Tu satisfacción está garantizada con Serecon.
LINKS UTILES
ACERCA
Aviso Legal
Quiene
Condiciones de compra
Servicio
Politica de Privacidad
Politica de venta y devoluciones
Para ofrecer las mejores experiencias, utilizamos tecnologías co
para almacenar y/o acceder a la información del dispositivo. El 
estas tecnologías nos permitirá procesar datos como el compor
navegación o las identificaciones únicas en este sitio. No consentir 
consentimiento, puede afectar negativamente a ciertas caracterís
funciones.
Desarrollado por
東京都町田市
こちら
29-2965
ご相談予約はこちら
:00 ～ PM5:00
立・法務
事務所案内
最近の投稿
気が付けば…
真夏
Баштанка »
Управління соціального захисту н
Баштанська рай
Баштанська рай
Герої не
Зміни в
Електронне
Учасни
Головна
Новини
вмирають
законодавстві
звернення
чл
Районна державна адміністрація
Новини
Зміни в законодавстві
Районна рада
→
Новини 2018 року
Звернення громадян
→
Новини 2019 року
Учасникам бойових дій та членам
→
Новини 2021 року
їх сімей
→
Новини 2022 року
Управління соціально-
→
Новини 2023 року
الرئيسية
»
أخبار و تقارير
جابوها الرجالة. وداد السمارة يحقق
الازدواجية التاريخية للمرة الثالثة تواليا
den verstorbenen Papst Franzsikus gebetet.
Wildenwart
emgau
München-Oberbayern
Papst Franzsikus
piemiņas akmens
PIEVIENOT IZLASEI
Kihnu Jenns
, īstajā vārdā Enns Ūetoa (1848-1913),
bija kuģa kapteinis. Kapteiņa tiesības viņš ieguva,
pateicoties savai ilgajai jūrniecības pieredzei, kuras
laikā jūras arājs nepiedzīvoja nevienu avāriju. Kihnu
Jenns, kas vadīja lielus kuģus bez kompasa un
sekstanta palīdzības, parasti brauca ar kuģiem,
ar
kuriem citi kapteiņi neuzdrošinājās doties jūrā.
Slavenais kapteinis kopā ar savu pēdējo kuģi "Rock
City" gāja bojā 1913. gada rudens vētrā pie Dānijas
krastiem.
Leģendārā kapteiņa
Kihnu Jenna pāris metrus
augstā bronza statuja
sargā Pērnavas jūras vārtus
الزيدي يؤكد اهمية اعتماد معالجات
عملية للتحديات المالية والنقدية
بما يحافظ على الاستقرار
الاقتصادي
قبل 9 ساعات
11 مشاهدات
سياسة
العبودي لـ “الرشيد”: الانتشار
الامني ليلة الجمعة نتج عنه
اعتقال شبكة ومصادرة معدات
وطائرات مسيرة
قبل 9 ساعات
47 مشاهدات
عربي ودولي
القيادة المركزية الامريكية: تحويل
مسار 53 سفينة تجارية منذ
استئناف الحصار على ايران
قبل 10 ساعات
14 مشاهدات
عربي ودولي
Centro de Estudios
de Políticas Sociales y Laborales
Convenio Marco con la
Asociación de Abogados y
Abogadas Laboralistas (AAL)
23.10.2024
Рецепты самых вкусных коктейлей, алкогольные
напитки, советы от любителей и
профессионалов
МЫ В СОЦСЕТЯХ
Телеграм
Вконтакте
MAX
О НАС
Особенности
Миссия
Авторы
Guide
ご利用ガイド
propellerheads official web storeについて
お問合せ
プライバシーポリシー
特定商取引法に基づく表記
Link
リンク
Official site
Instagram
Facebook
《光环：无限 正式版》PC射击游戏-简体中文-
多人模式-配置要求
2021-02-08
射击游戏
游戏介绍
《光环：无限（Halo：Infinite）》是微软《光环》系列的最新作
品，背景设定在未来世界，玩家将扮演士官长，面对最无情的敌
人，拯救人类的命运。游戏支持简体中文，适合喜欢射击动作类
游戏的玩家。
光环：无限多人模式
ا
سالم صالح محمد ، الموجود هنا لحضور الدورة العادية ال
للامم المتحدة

--*--

What to do: What the exercise needs is every record again, word for word.

Response box:
Tu satisfacción está garantizada con Serecon.
LINKS UTILES
ACERCA
Aviso Legal
Quiene
Condiciones de compra
Servicio
Politica de Privacidad
Politica de venta y devoluciones
Para ofrecer las mejores experiencias, utilizamos tecnologías co
para almacenar y/o acceder a la información del dispositivo. El 
estas tecnologías nos permitirá procesar datos como el compor
navegación o las identificaciones únicas en este sitio. No consentir 
consentimiento, puede afectar negativamente a ciertas caracterís
funciones.
Desarrollado por
東京都町田市
こちら
29-2965
ご相談予約はこちら
:00 ～ PM5:00
立・法務
事務所案内
最近の投稿
気が付けば…
真夏
Баштанка »
Управління соціального захисту н
Баштанська рай
Баштанська рай
Герої не
Зміни в
Електронне
Учасни
Головна
Новини
вмирають
законодавстві
звернення
чл
Районна державна адміністрація
Новини
Зміни в законодавстві
Районна рада
→
Новини 2018 року
Звернення громадян
→
Новини 2019 року
Учасникам бойових дій та членам
→
Новини 2021 року
їх сімей
→
Новини 2022 року
Управління соціально-
→
Новини 2023 року
الرئيسية
»
أخبار و تقارير
جابوها الرجالة. وداد السمارة يحقق
الازدواجية التاريخية للمرة الثالثة تواليا
den verstorbenen Papst Franzsikus gebetet.
Wildenwart
emgau
München-Oberbayern
Papst Franzsikus
piemiņas akmens
PIEVIENOT IZLASEI
Kihnu Jenns
, īstajā vārdā Enns Ūetoa (1848-1913),
bija kuģa kapteinis. Kapteiņa tiesības viņš ieguva,
pateicoties savai ilgajai jūrniecības pieredzei, kuras
laikā jūras arājs nepiedzīvoja nevienu avāriju. Kihnu
Jenns, kas vadīja lielus kuģus bez kompasa un
sekstanta palīdzības, parasti brauca ar kuģiem,
ar
kuriem citi kapteiņi neuzdrošinājās doties jūrā.
Slavenais kapteinis kopā ar savu pēdējo kuģi "Rock
City" gāja bojā 1913. gada rudens vētrā pie Dānijas
krastiem.
Leģendārā kapteiņa
Kihnu Jenna pāris metrus
augstā bronza statuja
sargā Pērnavas jūras vārtus
الزيدي يؤكد اهمية اعتماد معالجات
عملية للتحديات المالية والنقدية
بما يحافظ على الاستقرار
الاقتصادي
قبل 9 ساعات
11 مشاهدات
سياسة
العبودي لـ “الرشيد”: الانتشار
الامني ليلة الجمعة نتج عنه
اعتقال شبكة ومصادرة معدات
وطائرات مسيرة
قبل 9 ساعات
47 مشاهدات
عربي ودولي
القيادة المركزية الامريكية: تحويل
مسار 53 سفينة تجارية منذ
استئناف الحصار على ايران
قبل 10 ساعات
14 مشاهدات
عربي ودولي
Centro de Estudios
de Políticas Sociales y Laborales
Convenio Marco con la
Asociación de Abogados y
Abogadas Laboralistas (AAL)
23.10.2024
Рецепты самых вкусных коктейлей, алкогольные
напитки, советы от любителей и
профессионалов
МЫ В СОЦСЕТЯХ
Телеграм
Вконтакте
MAX
О НАС
Особенности
Миссия
Авторы
Guide
ご利用ガイド
propellerheads official web storeについて
お問合せ
プライバシーポリシー
特定商取引法に基づく表記
Link
リンク
Official site
Instagram
Facebook
《光环：无限 正式版》PC射击游戏-简体中文-
多人模式-配置要求
2021-02-08
射击游戏
游戏介绍
《光环：无限（Halo：Infinite）》是微软《光环》系列的最新作
品，背景设定在未来世界，玩家将扮演士官长，面对最无情的敌
人，拯救人类的命运。游戏支持简体中文，适合喜欢射击动作类
游戏的玩家。
光环：无限多人模式
ا
سالم صالح محمد ، الموجود هنا لحضور الدورة العادية ال
للامم المتحدة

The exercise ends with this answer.